• [Problem to solve]: Show every line of the records below that contains the word "главного".

Top of Input for this task

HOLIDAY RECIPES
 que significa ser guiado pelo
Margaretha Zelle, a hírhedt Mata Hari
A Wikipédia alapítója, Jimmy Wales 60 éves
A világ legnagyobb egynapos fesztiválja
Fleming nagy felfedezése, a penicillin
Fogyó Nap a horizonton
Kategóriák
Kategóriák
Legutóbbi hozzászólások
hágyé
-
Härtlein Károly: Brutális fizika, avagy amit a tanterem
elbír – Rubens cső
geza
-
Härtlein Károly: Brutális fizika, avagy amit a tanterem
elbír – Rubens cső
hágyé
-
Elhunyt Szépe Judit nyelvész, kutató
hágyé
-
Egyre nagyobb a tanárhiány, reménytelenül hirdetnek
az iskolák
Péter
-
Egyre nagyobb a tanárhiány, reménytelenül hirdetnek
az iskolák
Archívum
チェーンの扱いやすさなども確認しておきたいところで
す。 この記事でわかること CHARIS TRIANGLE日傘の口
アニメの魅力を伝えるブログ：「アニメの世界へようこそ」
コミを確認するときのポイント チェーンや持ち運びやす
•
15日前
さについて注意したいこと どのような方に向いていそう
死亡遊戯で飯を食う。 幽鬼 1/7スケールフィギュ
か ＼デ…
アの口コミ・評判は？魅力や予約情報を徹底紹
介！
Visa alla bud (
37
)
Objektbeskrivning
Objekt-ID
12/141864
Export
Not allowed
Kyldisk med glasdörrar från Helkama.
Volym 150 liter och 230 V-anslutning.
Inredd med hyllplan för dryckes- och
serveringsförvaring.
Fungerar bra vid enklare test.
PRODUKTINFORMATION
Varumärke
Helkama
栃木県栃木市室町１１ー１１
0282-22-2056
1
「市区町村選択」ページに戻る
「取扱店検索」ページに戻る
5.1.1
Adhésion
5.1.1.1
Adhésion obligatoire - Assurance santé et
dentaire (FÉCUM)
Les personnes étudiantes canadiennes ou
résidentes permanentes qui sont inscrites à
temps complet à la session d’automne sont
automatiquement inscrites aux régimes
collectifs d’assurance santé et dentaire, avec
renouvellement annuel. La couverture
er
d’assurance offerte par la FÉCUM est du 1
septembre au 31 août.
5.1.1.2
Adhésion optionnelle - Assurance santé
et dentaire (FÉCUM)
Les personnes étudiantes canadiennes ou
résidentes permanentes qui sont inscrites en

Bottom of Input for this task
Top of Input for this task

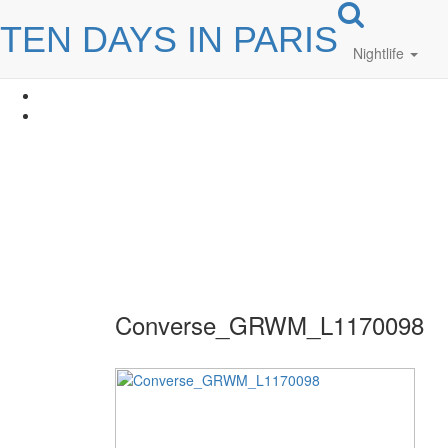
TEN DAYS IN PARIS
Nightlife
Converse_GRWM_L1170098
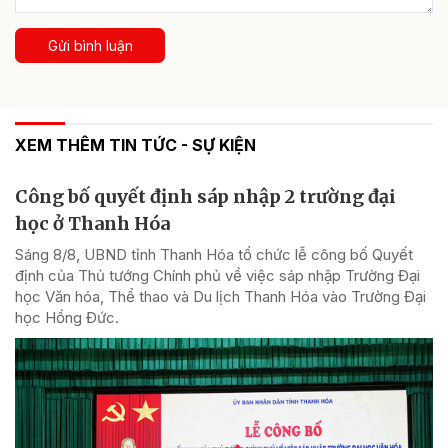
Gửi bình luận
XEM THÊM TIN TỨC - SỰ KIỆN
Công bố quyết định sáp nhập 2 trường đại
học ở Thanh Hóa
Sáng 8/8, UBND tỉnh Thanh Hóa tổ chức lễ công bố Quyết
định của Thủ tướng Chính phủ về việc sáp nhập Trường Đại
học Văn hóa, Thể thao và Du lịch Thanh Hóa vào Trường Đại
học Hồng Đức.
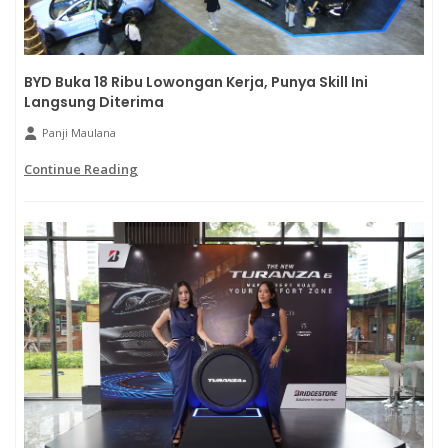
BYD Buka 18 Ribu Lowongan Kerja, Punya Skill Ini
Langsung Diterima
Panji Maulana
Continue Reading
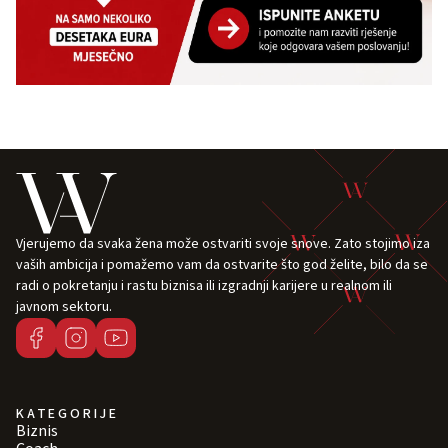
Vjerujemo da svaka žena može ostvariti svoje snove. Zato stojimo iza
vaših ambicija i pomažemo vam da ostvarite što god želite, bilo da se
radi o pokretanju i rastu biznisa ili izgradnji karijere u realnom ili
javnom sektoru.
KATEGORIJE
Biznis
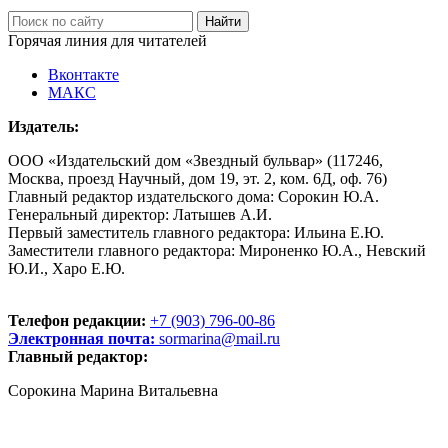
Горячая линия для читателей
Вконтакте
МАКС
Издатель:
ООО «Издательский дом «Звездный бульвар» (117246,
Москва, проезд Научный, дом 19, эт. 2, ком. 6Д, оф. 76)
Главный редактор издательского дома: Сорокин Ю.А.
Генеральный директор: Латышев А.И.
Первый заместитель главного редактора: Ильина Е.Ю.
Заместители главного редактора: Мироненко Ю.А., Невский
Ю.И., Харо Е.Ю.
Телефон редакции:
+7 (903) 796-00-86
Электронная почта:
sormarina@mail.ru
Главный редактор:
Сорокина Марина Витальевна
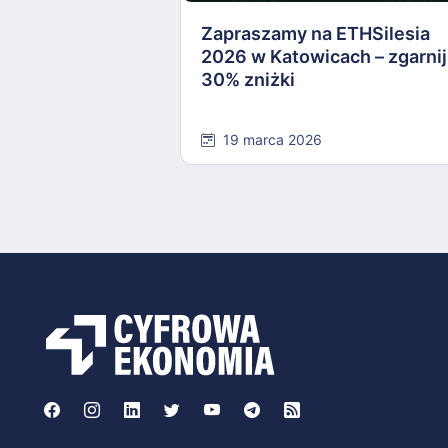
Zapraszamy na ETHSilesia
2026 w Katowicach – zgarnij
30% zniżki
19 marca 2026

Bottom of Input for this task

• [Exercise response]:
Первый заместитель главного редактора: Ильина Е.Ю.
Заместители главного редактора: Мироненко Ю.А., Невский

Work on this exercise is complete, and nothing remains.